Start of Block

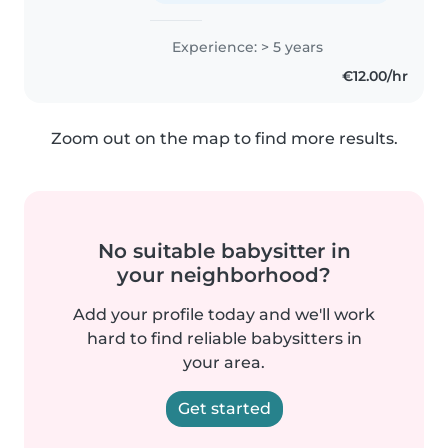
Experience: > 5 years
€12.00/hr
Zoom out on the map to find more results.
No suitable babysitter in
your neighborhood?
Add your profile today and we'll work
hard to find reliable babysitters in
your area.
Get started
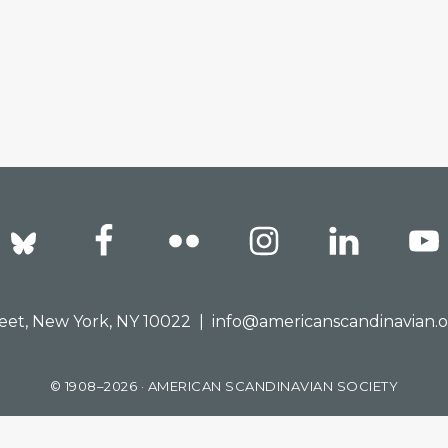
reet, New York, NY 10022 |
info@americanscandinavian.
© 1908–2026 · AMERICAN SCANDINAVIAN SOCIETY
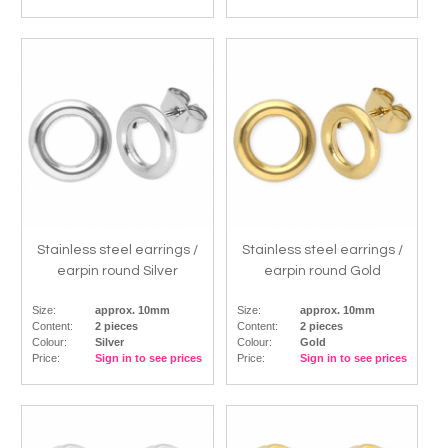
Stainless steel earrings /
Stainless steel earrings /
earpin round Silver
earpin round Gold
Size:
approx. 10mm
Size:
approx. 10mm
Content:
2 pieces
Content:
2 pieces
Colour:
Silver
Colour:
Gold
Price:
Sign in to see prices
Price:
Sign in to see prices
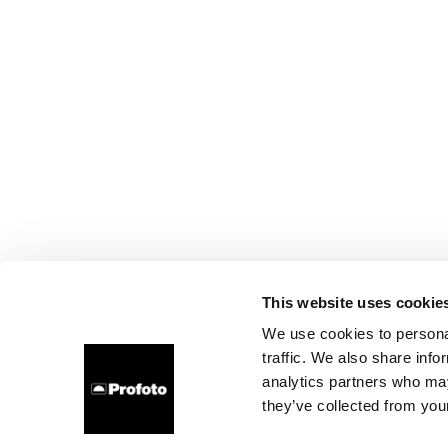
This website uses cookie
We use cookies to personal
traffic. We also share info
analytics partners who may
they’ve collected from your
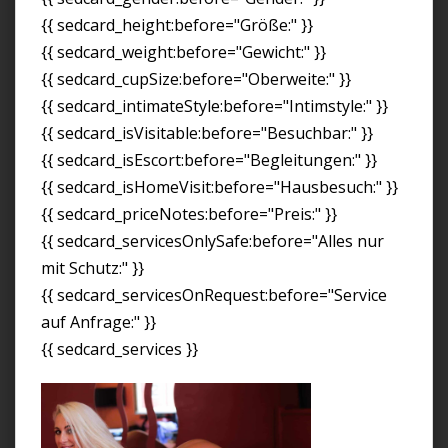
{{ sedcard_height:before="Größe:" }}
{{ sedcard_weight:before="Gewicht:" }}
{{ sedcard_cupSize:before="Oberweite:" }}
{{ sedcard_intimateStyle:before="Intimstyle:" }}
{{ sedcard_isVisitable:before="Besuchbar:" }}
{{ sedcard_isEscort:before="Begleitungen:" }}
{{ sedcard_isHomeVisit:before="Hausbesuch:" }}
{{ sedcard_priceNotes:before="Preis:" }}
{{ sedcard_servicesOnlySafe:before="Alles nur
mit Schutz:" }}
{{ sedcard_servicesOnRequest:before="Service
auf Anfrage:" }}
{{ sedcard_services }}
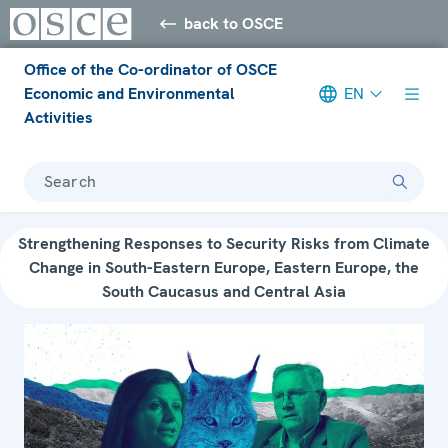
back to OSCE
Office of the Co-ordinator of OSCE
Economic and Environmental
EN
Activities
Search
Strengthening Responses to Security Risks from Climate
Change in South-Eastern Europe, Eastern Europe, the
South Caucasus and Central Asia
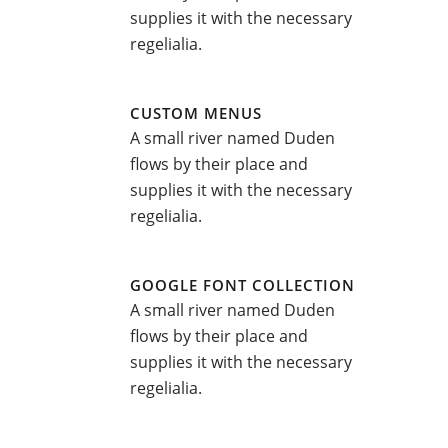
supplies it with the necessary
regelialia.
CUSTOM MENUS
A small river named Duden
flows by their place and
supplies it with the necessary
regelialia.
GOOGLE FONT COLLECTION
A small river named Duden
flows by their place and
supplies it with the necessary
regelialia.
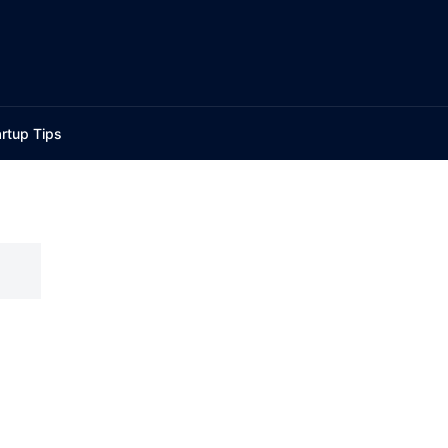
rtup Tips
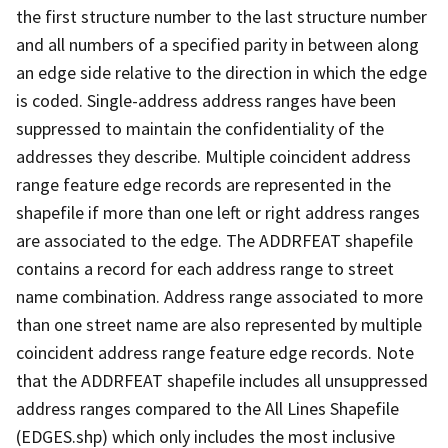
the first structure number to the last structure number
and all numbers of a specified parity in between along
an edge side relative to the direction in which the edge
is coded. Single-address address ranges have been
suppressed to maintain the confidentiality of the
addresses they describe. Multiple coincident address
range feature edge records are represented in the
shapefile if more than one left or right address ranges
are associated to the edge. The ADDRFEAT shapefile
contains a record for each address range to street
name combination. Address range associated to more
than one street name are also represented by multiple
coincident address range feature edge records. Note
that the ADDRFEAT shapefile includes all unsuppressed
address ranges compared to the All Lines Shapefile
(EDGES.shp) which only includes the most inclusive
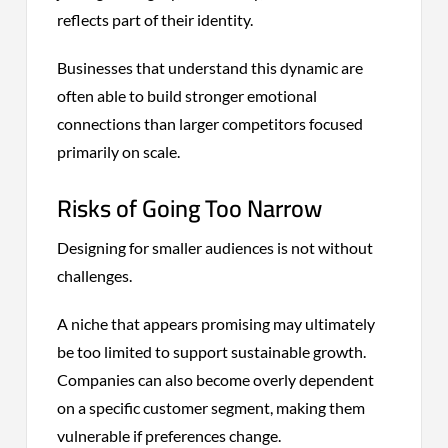
reflects part of their identity.
Businesses that understand this dynamic are
often able to build stronger emotional
connections than larger competitors focused
primarily on scale.
Risks of Going Too Narrow
Designing for smaller audiences is not without
challenges.
A niche that appears promising may ultimately
be too limited to support sustainable growth.
Companies can also become overly dependent
on a specific customer segment, making them
vulnerable if preferences change.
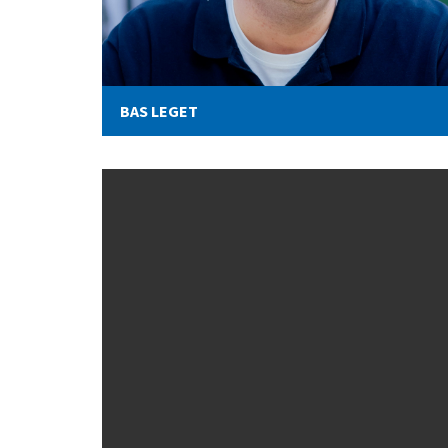
BAS LEGET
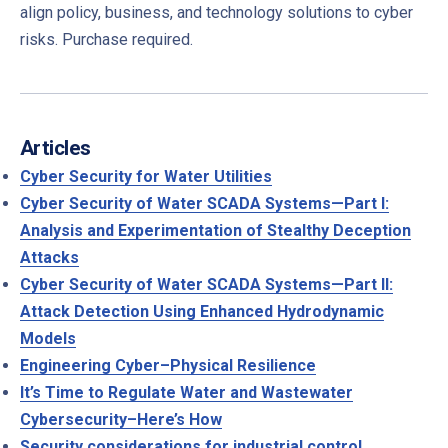
align policy, business, and technology solutions to cyber
risks. Purchase required.
PREVIOUS
NE
Articles
Cyber Security for Water Utilities
Cyber Security of Water SCADA Systems—Part I:
Analysis and Experimentation of Stealthy Deception
Attacks
Cyber Security of Water SCADA Systems—Part II:
Attack Detection Using Enhanced Hydrodynamic
Models
Engineering Cyber–Physical Resilience
It’s Time to Regulate Water and Wastewater
Cybersecurity–Here’s How
Security considerations for industrial control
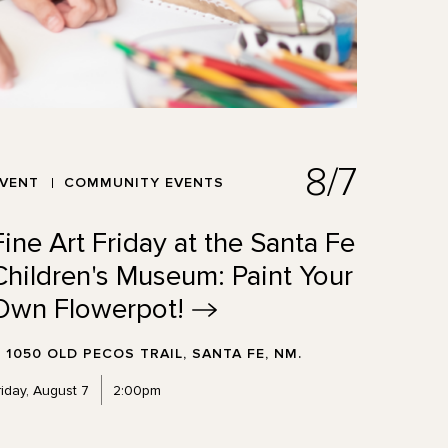
8/7
EVENT
COMMUNITY EVENTS
Fine Art Friday at the Santa Fe
Children's Museum: Paint Your
Own
Flowerpot!
1050 OLD PECOS TRAIL, SANTA FE, NM.
riday, August 7
2:00pm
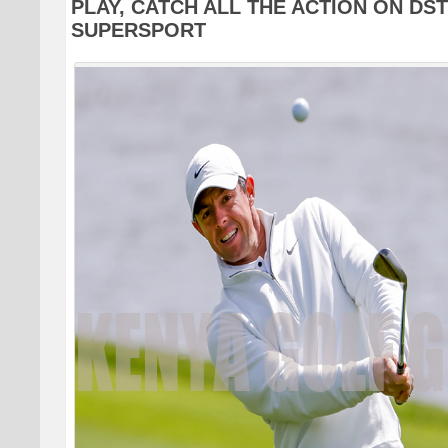
PLAY, CATCH ALL THE ACTION ON DS
SUPERSPORT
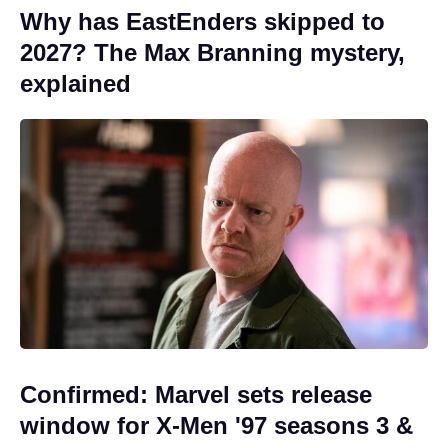
Why has EastEnders skipped to
2027? The Max Branning mystery,
explained
Confirmed: Marvel sets release
window for X-Men '97 seasons 3 &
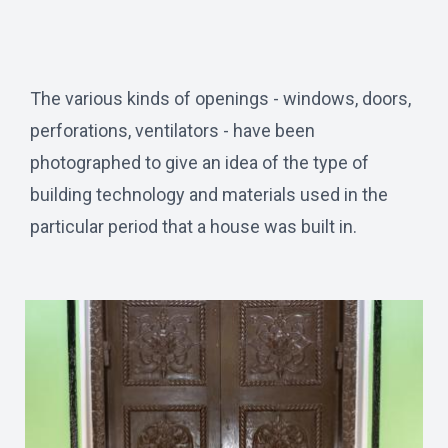
The various kinds of openings - windows, doors,
perforations, ventilators - have been
photographed to give an idea of the type of
building technology and materials used in the
particular period that a house was built in.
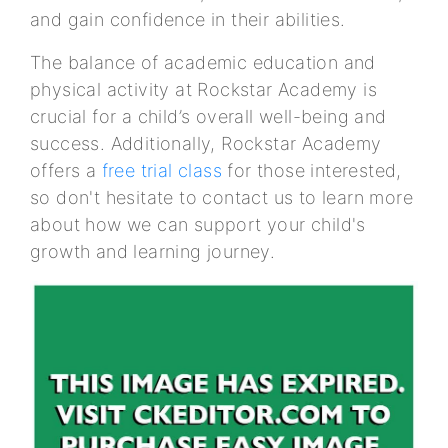
and gain confidence in their abilities.
The balance of academic education and
physical activity at Rockstar Academy is
crucial for a child’s overall well-being and
success. Additionally, Rockstar Academy
offers a
free trial class
for those interested,
so don't hesitate to contact us to learn more
about how we can support your child's
growth and learning journey.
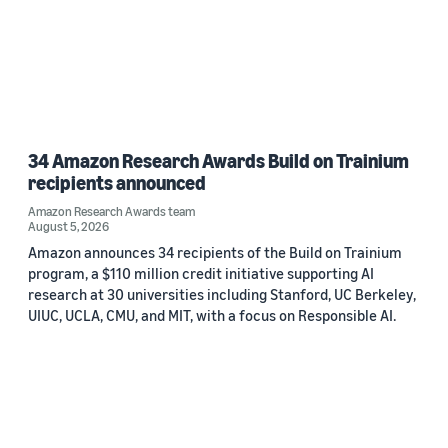
34 Amazon Research Awards Build on Trainium
recipients announced
Amazon Research Awards team
August 5, 2026
Amazon announces 34 recipients of the Build on Trainium
program, a $110 million credit initiative supporting AI
research at 30 universities including Stanford, UC Berkeley,
UIUC, UCLA, CMU, and MIT, with a focus on Responsible AI.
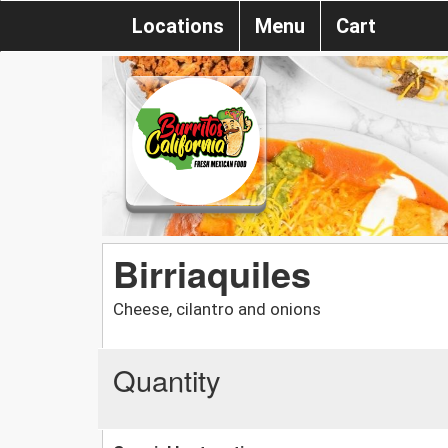
Locations
Menu
Cart
Birriaquiles
Cheese, cilantro and onions
Quantity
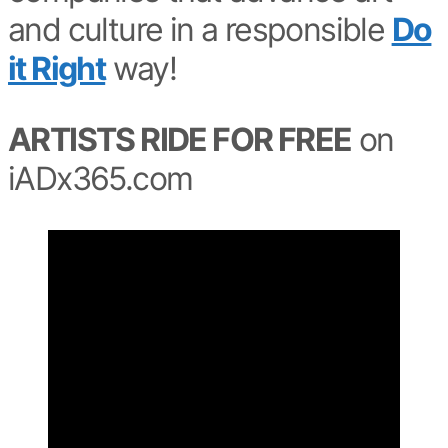
and culture in a responsible
Do
it Right
way!
ARTISTS RIDE FOR FREE
on
iADx365.com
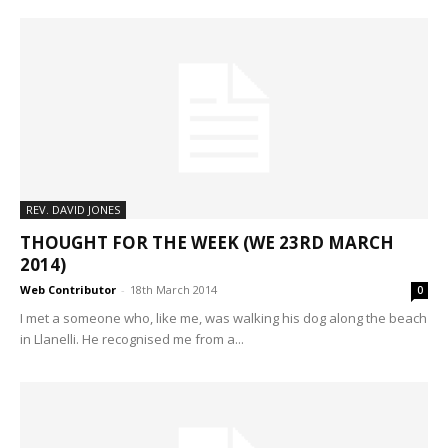
REV. DAVID JONES
THOUGHT FOR THE WEEK (WE 23RD MARCH
2014)
Web Contributor
-
18th March 2014
0
I met a someone who, like me, was walking his dog along the beach
in Llanelli. He recognised me from a...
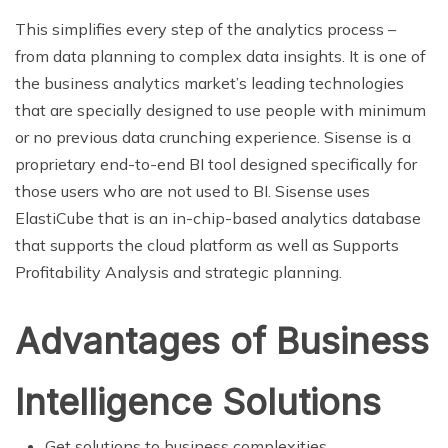
This simplifies every step of the analytics process –
from data planning to complex data insights. It is one of
the business analytics market’s leading technologies
that are specially designed to use people with minimum
or no previous data crunching experience. Sisense is a
proprietary end-to-end BI tool designed specifically for
those users who are not used to BI. Sisense uses
ElastiCube that is an in-chip-based analytics database
that supports the cloud platform as well as Supports
Profitability Analysis and strategic planning.
Advantages of Business
Intelligence Solutions
Get solutions to business complexities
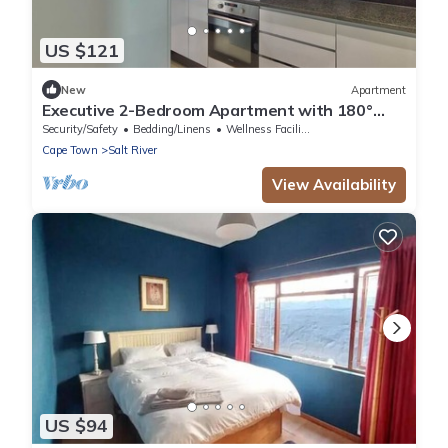
US $121
New
Apartment
Executive 2-Bedroom Apartment with 180°
City Views in Cape Town
Security/Safety
Bedding/Linens
Wellness Facilities
Cape Town
Salt River
View Availability
US $94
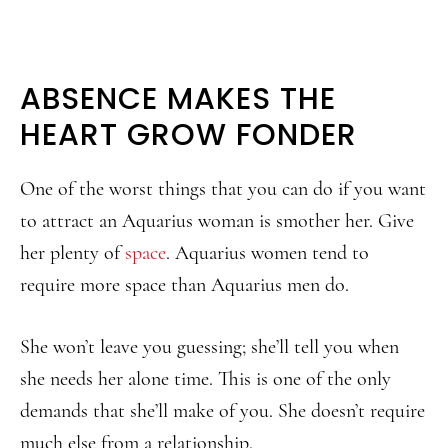
ABSENCE MAKES THE
HEART GROW FONDER
One of the worst things that you can do if you want
to attract an Aquarius woman is smother her. Give
her plenty of
space
. Aquarius women tend to
require more space than Aquarius men do.
She won’t leave you guessing; she’ll tell you when
she needs her alone time. This is one of the only
demands that she’ll make of you. She doesn’t require
much else from a relationship.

End of Block

In your copy, the listing above should appear word for word, with no images.

Experience: > 5 years
€12.00/hr
Zoom out on the map to find more results.
No suitable babysitter in
your neighborhood?
Add your profile today and we'll work
hard to find reliable babysitters in
your area.
Get started
reet, New York, NY 10022 |
info@americanscandinavian.
© 1908–2026 · AMERICAN SCANDINAVIAN SOCIETY
Stainless steel earrings /
Stainless steel earrings /
earpin round Silver
earpin round Gold
Size:
approx. 10mm
Size:
approx. 10mm
Content:
2 pieces
Content:
2 pieces
Colour:
Silver
Colour:
Gold
Price:
Sign in to see prices
Price:
Sign in to see prices
This website uses cookie
We use cookies to personal
traffic. We also share info
analytics partners who may
they’ve collected from your
{{ sedcard_height:before="Größe:" }}
{{ sedcard_weight:before="Gewicht:" }}
{{ sedcard_cupSize:before="Oberweite:" }}
{{ sedcard_intimateStyle:before="Intimstyle:" }}
{{ sedcard_isVisitable:before="Besuchbar:" }}
{{ sedcard_isEscort:before="Begleitungen:" }}
{{ sedcard_isHomeVisit:before="Hausbesuch:" }}
{{ sedcard_priceNotes:before="Preis:" }}
{{ sedcard_servicesOnlySafe:before="Alles nur
mit Schutz:" }}
{{ sedcard_servicesOnRequest:before="Service
auf Anfrage:" }}
{{ sedcard_services }}
back to OSCE
Office of the Co-ordinator of OSCE
Economic and Environmental
EN
Activities
Search
Strengthening Responses to Security Risks from Climate
Change in South-Eastern Europe, Eastern Europe, the
South Caucasus and Central Asia
supplies it with the necessary
regelialia.
CUSTOM MENUS
A small river named Duden
flows by their place and
supplies it with the necessary
regelialia.
GOOGLE FONT COLLECTION
A small river named Duden
flows by their place and
supplies it with the necessary
regelialia.
rtup Tips
the first structure number to the last structure number
and all numbers of a specified parity in between along
an edge side relative to the direction in which the edge
is coded. Single-address address ranges have been
suppressed to maintain the confidentiality of the
addresses they describe. Multiple coincident address
range feature edge records are represented in the
shapefile if more than one left or right address ranges
are associated to the edge. The ADDRFEAT shapefile
contains a record for each address range to street
name combination. Address range associated to more
than one street name are also represented by multiple
coincident address range feature edge records. Note
that the ADDRFEAT shapefile includes all unsuppressed
address ranges compared to the All Lines Shapefile
(EDGES.shp) which only includes the most inclusive
reflects part of their identity.
Businesses that understand this dynamic are
often able to build stronger emotional
connections than larger competitors focused
primarily on scale.
Risks of Going Too Narrow
Designing for smaller audiences is not without
challenges.
A niche that appears promising may ultimately
be too limited to support sustainable growth.
Companies can also become overly dependent
on a specific customer segment, making them
vulnerable if preferences change.
BAS LEGET
align policy, business, and technology solutions to cyber
risks. Purchase required.
PREVIOUS
NE
Articles
Cyber Security for Water Utilities
Cyber Security of Water SCADA Systems—Part I:
Analysis and Experimentation of Stealthy Deception
Attacks
Cyber Security of Water SCADA Systems—Part II:
Attack Detection Using Enhanced Hydrodynamic
Models
Engineering Cyber–Physical Resilience
It’s Time to Regulate Water and Wastewater
Cybersecurity–Here’s How
Security considerations for industrial control
8/7
EVENT
COMMUNITY EVENTS
Fine Art Friday at the Santa Fe
Children's Museum: Paint Your
Own
Flowerpot!
1050 OLD PECOS TRAIL, SANTA FE, NM.
riday, August 7
2:00pm
PLAY, CATCH ALL THE ACTION ON DS
SUPERSPORT
Why has EastEnders skipped to
2027? The Max Branning mystery,
explained
Confirmed: Marvel sets release
window for X-Men '97 seasons 3 &
The various kinds of openings - windows, doors,
perforations, ventilators - have been
photographed to give an idea of the type of
building technology and materials used in the
particular period that a house was built in.
and gain confidence in their abilities.
The balance of academic education and
physical activity at Rockstar Academy is
crucial for a child’s overall well-being and
success. Additionally, Rockstar Academy
offers a
free trial class
for those interested,
so don't hesitate to contact us to learn more
about how we can support your child's
growth and learning journey.
34 Amazon Research Awards Build on Trainium
recipients announced
Amazon Research Awards team
August 5, 2026
Amazon announces 34 recipients of the Build on Trainium
program, a $110 million credit initiative supporting AI
research at 30 universities including Stanford, UC Berkeley,
UIUC, UCLA, CMU, and MIT, with a focus on Responsible AI.
Locations
Menu
Cart
Birriaquiles
Cheese, cilantro and onions
Quantity
and culture in a responsible
Do
it Right
way!
ARTISTS RIDE FOR FREE
on
iADx365.com
REV. DAVID JONES
THOUGHT FOR THE WEEK (WE 23RD MARCH
2014)
Web Contributor
-
18th March 2014
0
I met a someone who, like me, was walking his dog along the beach
in Llanelli. He recognised me from a...
This simplifies every step of the analytics process –
from data planning to complex data insights. It is one of
the business analytics market’s leading technologies
that are specially designed to use people with minimum
or no previous data crunching experience. Sisense is a
proprietary end-to-end BI tool designed specifically for
those users who are not used to BI. Sisense uses
ElastiCube that is an in-chip-based analytics database
that supports the cloud platform as well as Supports
Profitability Analysis and strategic planning.
Advantages of Business
Intelligence Solutions
Get solutions to business complexities
US $121
New
Apartment
Executive 2-Bedroom Apartment with 180°
City Views in Cape Town
Security/Safety
Bedding/Linens
Wellness Facilities
Cape Town
Salt River
View Availability
US $94
ABSENCE MAKES THE
HEART GROW FONDER
One of the worst things that you can do if you want
to attract an Aquarius woman is smother her. Give
her plenty of
space
. Aquarius women tend to
require more space than Aquarius men do.
She won’t leave you guessing; she’ll tell you when
she needs her alone time. This is one of the only
demands that she’ll make of you. She doesn’t require
much else from a relationship.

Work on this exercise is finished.